:: Available records ::
<<<<

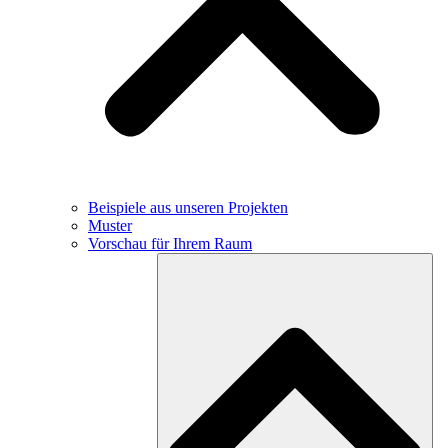
Beispiele aus unseren Projekten
Muster
Vorschau für Ihrem Raum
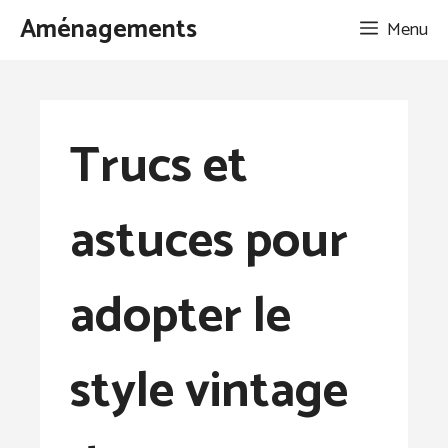
Aller
Aménagements
Menu
au
contenu
Trucs et
astuces pour
adopter le
style vintage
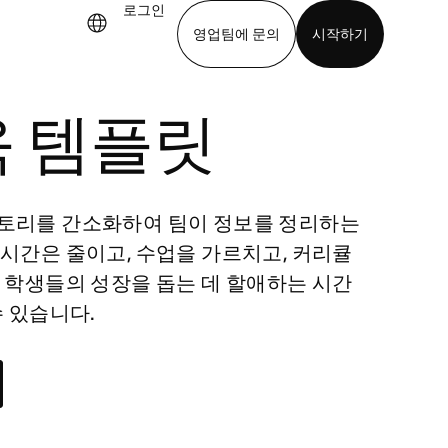
로그인
영업팀에 문의
시작하기
 템플릿
기
앱 다운로드
토리를 간소화하여 팀이 정보를 정리하는
 시간은 줄이고, 수업을 가르치고, 커리큘
, 학생들의 성장을 돕는 데 할애하는 시간
수 있습니다.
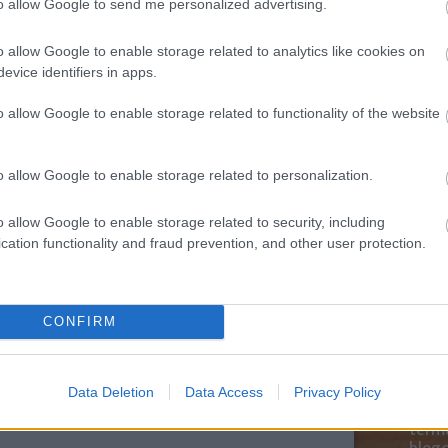
to allow Google to send me personalized advertising.
Magy
zabott!
Marke
o allow Google to enable storage related to analytics like cookies on
től 5
evice identifiers in apps.
jelenti, hogy különböző felhasználói
fődíj
díjja
emélyek korábbi interakciói alapján.
médi
o allow Google to enable storage related to functionality of the website
atornájának személyre szabását többféleképpen
ánvalóbb módszer a Facebook Pixel
Így ha
o allow Google to enable storage related to personalization.
 azokról az emberekről, akik meglátogatják a
 vele, majd lehetővé teszik, hogy személyre
onkrét cselekedeteik alapján.
o allow Google to enable storage related to security, including
cation functionality and fraud prevention, and other user protection.
egíthetik a márka felismerhetőségét és a
gig az összes közösségi média funkciót és
e: „Hogyan járul hozzá az általános
CONFIRM
 növelni a márkaismertségemet?”
atással lehet a márkaépítésre és az
Data Deletion
Data Access
Privacy Policy
Az an
termé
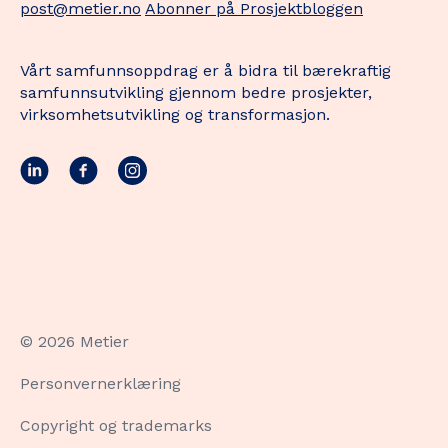
post@metier.no
Abonner på Prosjektbloggen
Vårt samfunnsoppdrag er å bidra til bærekraftig
samfunnsutvikling gjennom bedre prosjekter,
virksomhetsutvikling og transformasjon.
© 2026 Metier
Personvernerklæring
Copyright og trademarks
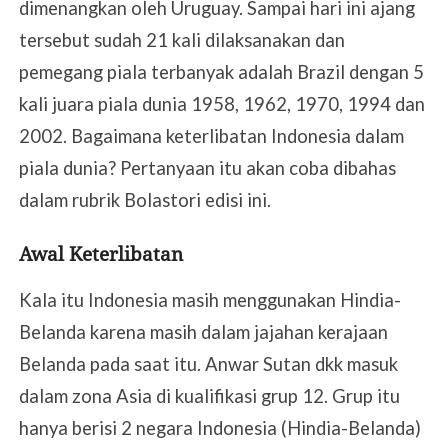
dimenangkan oleh Uruguay. Sampai hari ini ajang
tersebut sudah 21 kali dilaksanakan dan
pemegang piala terbanyak adalah Brazil dengan 5
kali juara piala dunia 1958, 1962, 1970, 1994 dan
2002. Bagaimana keterlibatan Indonesia dalam
piala dunia? Pertanyaan itu akan coba dibahas
dalam rubrik Bolastori edisi ini.
Awal Keterlibatan
Kala itu Indonesia masih menggunakan Hindia-
Belanda karena masih dalam jajahan kerajaan
Belanda pada saat itu. Anwar Sutan dkk masuk
dalam zona Asia di kualifikasi grup 12. Grup itu
hanya berisi 2 negara Indonesia (Hindia-Belanda)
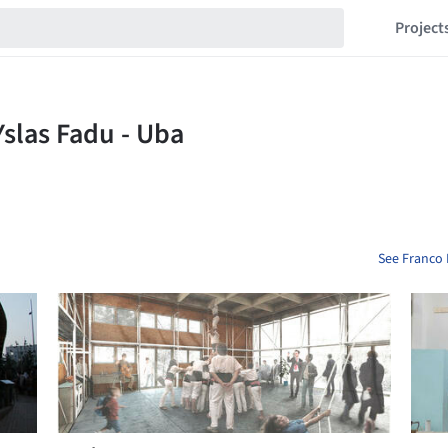
Project
See Franco 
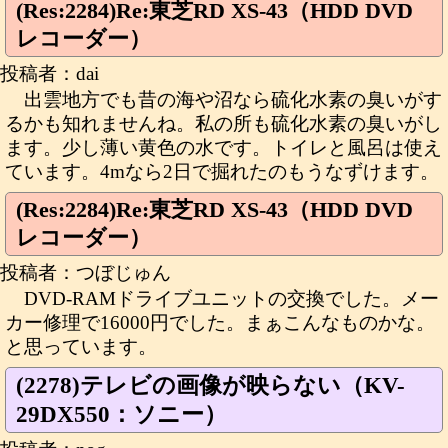
(Res:2284)Re:東芝RD XS-43（HDD DVD
レコーダー）
投稿者：dai
出雲地方でも昔の海や沼なら硫化水素の臭いがす
るかも知れませんね。私の所も硫化水素の臭いがし
ます。少し薄い黄色の水です。トイレと風呂は使え
ています。4mなら2日で掘れたのもうなずけます。
(Res:2284)Re:東芝RD XS-43（HDD DVD
レコーダー）
投稿者：つぼじゅん
DVD-RAMドライブユニットの交換でした。メー
カー修理で16000円でした。まぁこんなものかな。
と思っています。
(2278)テレビの画像が映らない（KV-
29DX550：ソニー）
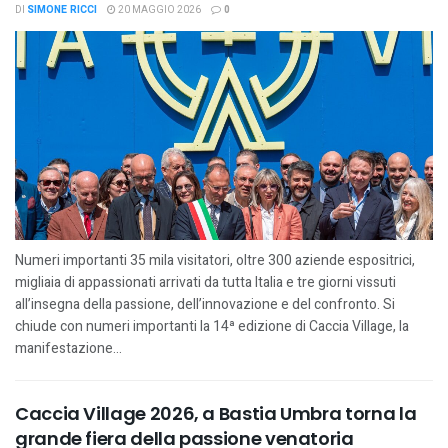
DI
SIMONE RICCI
20 MAGGIO 2026
0
Numeri importanti 35 mila visitatori, oltre 300 aziende espositrici,
migliaia di appassionati arrivati da tutta Italia e tre giorni vissuti
all’insegna della passione, dell’innovazione e del confronto. Si
chiude con numeri importanti la 14ª edizione di Caccia Village, la
manifestazione...
Caccia Village 2026, a Bastia Umbra torna la
grande fiera della passione venatoria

>>>>

:: To do ::
Give only the number of lines in the data that include the string "piala".

:: Written reply ::
3